The simplest way to publish a TEI-encoded document (besides emailing it to a colleague) is to make it visible on the web directly. Because the TEI is expressed in XML, any XML-aware internet browser can read the TEI markup. If given a stylesheet that contains information about how to display this markup, the browser can format and display a TEI document just as it can HTML. At the time of writing, most major browsers are capable of displaying TEI/XML documents in this way.
There are some limitations to this approach. At the moment, there is no way of creating working hyperlinks; browsers can only process links in HTML documents. There is also no way of altering the order in which the document’s information is presented, although you can adjust the positioning of chunks of text and also suppress them altogether.
What you need to do:
<?xml version="1.0"?> <?xml-stylesheet type="text/css" href="wwpguide.css"?> <TEI> ... </TEI>The href attribute contains a path or pointer to the CSS stylesheet, wherever it lives.
XSLT (the Extensible Stylesheet Language for Transformations) makes it possible to transform XML data (such as TEI-encoded files) into any other XML format (such as XHTML) and also into other useful formats such as PDF, RTF, tab-delimited data, and many others. These transformations may result in a simple mapping of TEI elements onto elements in the target language: for instance, to enable a TEI-encoded text to be displayed as XHTML on the web, with TEI ref elements transformed into working links using XHTML a elements. However, XSLT can also be used to make more profound changes to the document structure, by selecting, omitting, reordering, or restructuring parts of the original XML document. For example, an index of first lines could be generated from a TEI collection of poems, using an XSLT stylesheet that selected only the first l element from each poem, and then sorted them into alphabetical order. Or a TEI-encoded magazine containing serial fiction could be transformed so as to extract and present each individual narrative in its entirety. In a TEI-encoded file representing a document containing hand-written revisions, XSLT could be used to generate two views of the document: the unrevised version and the final revised version. XSLT is an extraordinarily powerful tool and forms the basis of (or contributes to) most XML publication systems.
Using only XSLT, a small-scale project can develop a serviceable interface through which readers can browse and search a TEI-encoded collection. There are two main ways in which XSLT is used:
The limitations of XSLT for publishing TEI are partly those of scale: because XSLT operates by processing XML directly, it is comparatively slow as a means of working with large quantities of data. For very large projects with thousands of long documents, XSLT on its own is probably not sufficiently fast or powerful to build a working publication. Also, although it can be used to search a text, it is not really designed for this purpose and when working with any substantial amount of data will be an unworkably slow search tool.
Where it is possible for a comparative novice to simply pick up CSS informally, by experimentation, XSLT is a more complex tool and requires both more time and (for most people) more instruction to learn. For most TEI projects of any scale, the development of the necessary XSLT stylesheets will be a substantial development task and will probably be the responsibility of a programmer or technical consultant. However, it is by no means beyond the capacity of humanists to learn, and there are increasingly workshops and tools available to assist those who want to work with XSLT on their own. For example, the NINES project offers an annual summer workshop which includes a strand on XSLT, and they are also developing tools to assist scholars in building and using simple XSLT.

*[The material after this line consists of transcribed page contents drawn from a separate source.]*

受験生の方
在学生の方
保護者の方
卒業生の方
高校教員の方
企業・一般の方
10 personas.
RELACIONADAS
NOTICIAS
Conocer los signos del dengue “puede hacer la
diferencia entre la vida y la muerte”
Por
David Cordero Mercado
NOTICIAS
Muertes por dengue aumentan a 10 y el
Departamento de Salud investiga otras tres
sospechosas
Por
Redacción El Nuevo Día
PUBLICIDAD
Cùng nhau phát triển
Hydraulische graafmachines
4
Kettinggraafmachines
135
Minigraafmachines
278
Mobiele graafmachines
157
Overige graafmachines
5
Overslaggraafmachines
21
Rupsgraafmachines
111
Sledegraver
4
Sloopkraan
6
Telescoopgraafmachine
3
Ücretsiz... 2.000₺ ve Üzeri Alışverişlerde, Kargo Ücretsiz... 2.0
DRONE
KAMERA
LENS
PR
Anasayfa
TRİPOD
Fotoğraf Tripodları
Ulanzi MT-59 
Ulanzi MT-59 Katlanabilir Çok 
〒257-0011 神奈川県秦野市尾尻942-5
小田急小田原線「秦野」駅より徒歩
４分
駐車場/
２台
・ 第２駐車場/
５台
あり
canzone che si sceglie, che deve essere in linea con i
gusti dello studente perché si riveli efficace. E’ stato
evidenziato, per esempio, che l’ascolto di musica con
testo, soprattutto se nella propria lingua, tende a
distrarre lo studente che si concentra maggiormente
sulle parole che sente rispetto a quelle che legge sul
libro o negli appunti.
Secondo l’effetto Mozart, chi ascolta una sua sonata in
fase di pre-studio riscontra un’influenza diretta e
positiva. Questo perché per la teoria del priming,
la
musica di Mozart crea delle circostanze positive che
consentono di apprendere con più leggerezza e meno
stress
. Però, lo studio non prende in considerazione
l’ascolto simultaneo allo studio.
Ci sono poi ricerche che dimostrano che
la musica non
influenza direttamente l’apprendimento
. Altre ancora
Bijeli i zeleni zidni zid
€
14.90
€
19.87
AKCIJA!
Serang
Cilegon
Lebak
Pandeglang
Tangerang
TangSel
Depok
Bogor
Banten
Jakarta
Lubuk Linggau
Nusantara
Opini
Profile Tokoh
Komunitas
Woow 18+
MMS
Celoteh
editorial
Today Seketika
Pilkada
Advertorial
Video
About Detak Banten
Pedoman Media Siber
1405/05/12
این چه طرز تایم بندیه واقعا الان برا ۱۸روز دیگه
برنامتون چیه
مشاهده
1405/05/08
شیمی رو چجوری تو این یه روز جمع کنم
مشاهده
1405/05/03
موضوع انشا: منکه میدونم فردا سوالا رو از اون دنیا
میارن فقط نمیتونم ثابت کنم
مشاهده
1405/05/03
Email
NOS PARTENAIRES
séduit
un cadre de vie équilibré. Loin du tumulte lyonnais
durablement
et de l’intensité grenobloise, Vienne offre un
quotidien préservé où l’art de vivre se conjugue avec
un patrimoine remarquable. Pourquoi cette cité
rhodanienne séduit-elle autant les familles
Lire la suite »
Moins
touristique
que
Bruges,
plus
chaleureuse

XML publication systems are more complex tools (or aggregations of tools) that improve on the publication methods discussed above by increasing the speed and efficiency of the processing being done (and hence of the resulting interface), and also by expanding the functions that can be provided. XML publication systems typically include some kind of search engine coupled with a system for indexing the XML data: essentially, putting the data into a form that (like an index) lends itself to speedy searching. These publication systems also usually incorporate a framework for managing the interface of the publication (through XSLT and CSS) so that the texts being published can be transformed into XHTML and displayed with the appropriate appearance. In addition, they may include modules to permit specialized functions like text analysis, visualization, linking to other projects’ data or to centralized information resources such as Google Maps.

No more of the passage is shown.